Places like Beaky Bay at Bass Point are often standing room only, as the predators churn into the baitfish for hours on end sometimes. Of course this doesn’t happen every day, but the word generally gets down the grapevine pretty quickly these days, when and where it does happen. There will be plenty of fish moving along the coast and not always thrashing the water to foam. Most spots are throwing up fish consistently.

If you set your sights a bit higher, there are solid kings prowling the deeper ledges in the early morning. This is also the month that we see a few longtails get down this way, mixed with some good-sized mackerel tuna. It will pay to keep a live yellowtail or mackerel in the water while trying to avoid the salmon and rat kings.

Snapper will be in close feeding around the ledges too. The Easter period is the best time to target them with a big full moon in the evenings and good tides. Fresh bonito, tuna or mackerel for bait should find any that are about. If you like things a bit slower, all the quiet bays along the coast will be holding a few if not a lot of bream over the coming weeks. A little berley will help bring them on the bite and should attract a few trevally in as well. Fish as light as you can. A 2kg line is good. Use as little weight as you can as well. No weight at all is best.

The water will cool down slightly with the westerlies later in the month, and drummer will be in the washes looking for cunjevoi, crabs and bread, while the big bronze luderick will be moving along the coast looking for well-presented green weed. The drummer don’t mind weed either and will get into the act and take a few floats, but sometimes you get one, and that feels good.
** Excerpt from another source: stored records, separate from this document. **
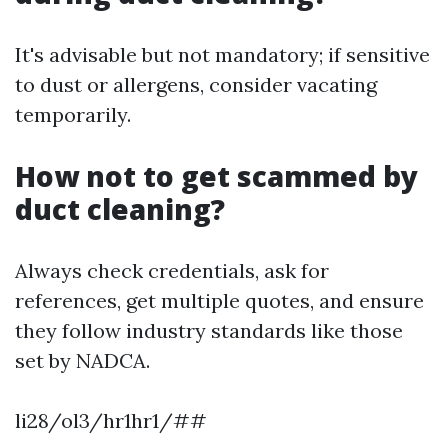
It's advisable but not mandatory; if sensitive
to dust or allergens, consider vacating
temporarily.
How not to get scammed by
duct cleaning?
Always check credentials, ask for
references, get multiple quotes, and ensure
they follow industry standards like those
set by NADCA.
li28/ol3/hr1hr1/##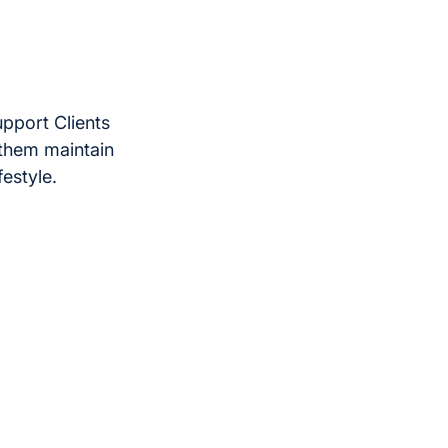
upport Clients
 them maintain
festyle.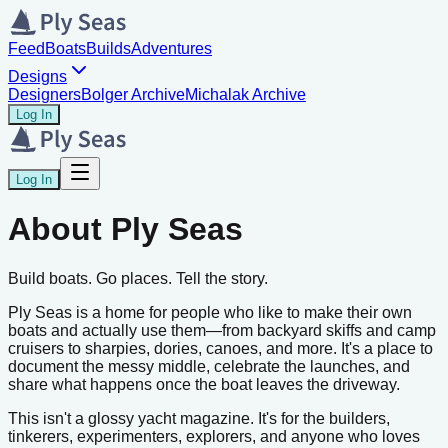
Feed
Boats
Builds
Adventures
Designs
Designers
Bolger Archive
Michalak Archive
Log In
Log In
About Ply Seas
Build boats. Go places. Tell the story.
Ply Seas is a home for people who like to make their own
boats and actually use them—from backyard skiffs and camp
cruisers to sharpies, dories, canoes, and more. It's a place to
document the messy middle, celebrate the launches, and
share what happens once the boat leaves the driveway.
This isn't a glossy yacht magazine. It's for the builders,
tinkerers, experimenters, explorers, and anyone who loves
Offshore is still cruising along quite nicely with a few marlin still on the cards, particularly big blues out wide. Most boats fish at least one 37kg outfit and the rest 24kg, as they are big at this time of the year. Stanwell and Kiama canyons and beyond are the starting points, so it’s not really the place for little tinnies. The odd striped will be in closer and a few blacks will still be hanging about. They mostly grab livies meant for yellowfin tuna that should be showing this month as well. There’s no word just yet of the yellowfin. Their presence lies in the lap of the currents these days.

Mahimahi are around the FADs. Most are small with only a few better ones showing. A few striped tuna are around too, and they make great bait for the snapper that will be the main target over Easter. A nice berley trail over one of the inshore shallow reefs during the evenings fishing unweighted fresh pieces of tuna or pilchards is still a great way to get some really good fish. There is the chance of a mulloway and there will always be a few trevally moving through the berley trail, so you will be kept busy.
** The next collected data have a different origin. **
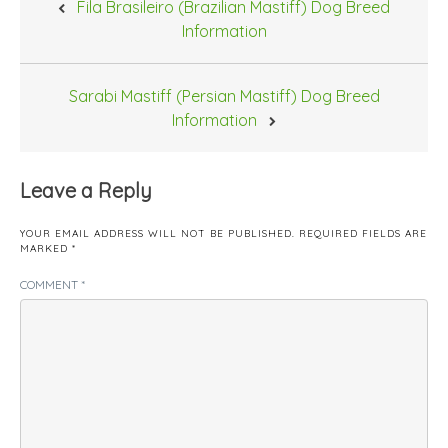
Fila Brasileiro (Brazilian Mastiff) Dog Breed
navigation
Information
Sarabi Mastiff (Persian Mastiff) Dog Breed
Information
Leave a Reply
YOUR EMAIL ADDRESS WILL NOT BE PUBLISHED.
REQUIRED FIELDS ARE
MARKED
*
COMMENT
*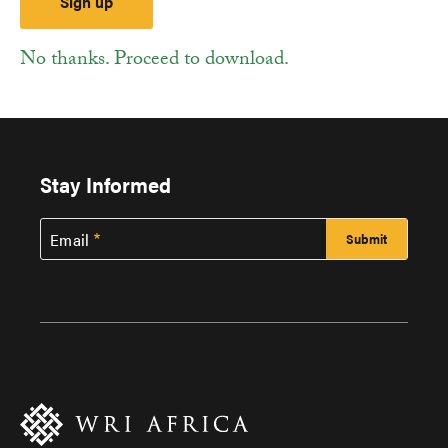
No thanks. Proceed to download.
Stay Informed
Email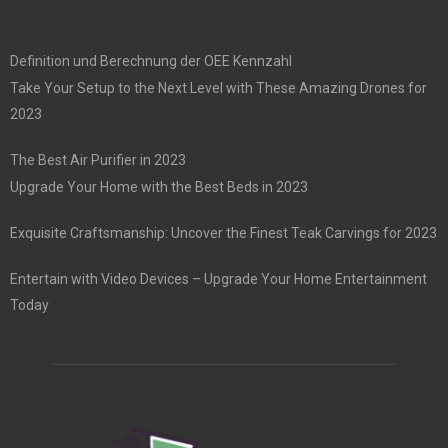
Definition und Berechnung der OEE Kennzahl
Take Your Setup to the Next Level with These Amazing Drones for
2023
The Best Air Purifier in 2023
Upgrade Your Home with the Best Beds in 2023
Exquisite Craftsmanship: Uncover the Finest Teak Carvings for 2023
Entertain with Video Devices – Upgrade Your Home Entertainment
Today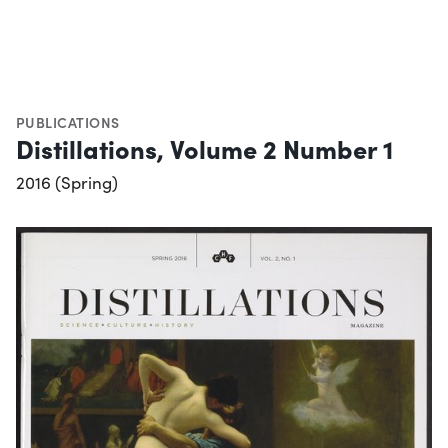
PUBLICATIONS
Distillations, Volume 2 Number 1
2016 (Spring)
Plastics are getting a few as well. Many of the better fish are in shallow water and easily spooked, so bringing them to you often gets better results than you chasing them.
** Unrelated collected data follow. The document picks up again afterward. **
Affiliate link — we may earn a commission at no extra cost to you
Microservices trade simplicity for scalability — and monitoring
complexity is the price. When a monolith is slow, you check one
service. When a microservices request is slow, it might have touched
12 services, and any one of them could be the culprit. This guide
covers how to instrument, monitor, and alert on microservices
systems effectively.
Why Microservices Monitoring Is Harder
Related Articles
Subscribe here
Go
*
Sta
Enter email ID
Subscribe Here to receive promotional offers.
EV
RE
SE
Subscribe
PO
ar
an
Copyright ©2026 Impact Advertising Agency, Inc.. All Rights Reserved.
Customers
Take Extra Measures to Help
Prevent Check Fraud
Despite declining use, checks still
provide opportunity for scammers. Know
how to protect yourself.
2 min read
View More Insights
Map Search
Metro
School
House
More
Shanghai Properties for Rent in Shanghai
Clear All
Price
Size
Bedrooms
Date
While the rock hoppers are confined to the shore, boaties can find and follow the schools of bonito, salmon, kings and trevally moving along the coast. As always, in April many of the bonito will be whoppers. The bigger fish are usually found when chasing kings with live baits on the deeper reefs. They can be right up against the stones as well.

Throwing a handful or two of pilchard pieces when fighting a hooked fish can really get the whole school going and keep them around for ages. Kings will be in the usual spots grabbing live baits slow trolled on the surface and down rigged.

The bottom bouncing is still going well, with plenty of flathead over the sand patches. Like last month there are some very good fish among them. Smaller snapper are in good numbers over most of the reefs with mowies, trevally, trag and decent samsonfish up to 4kg that really pull hard. Sweep have been thick and the leatherjackets have been in good numbers for fishing, while not enough to be a nuisance.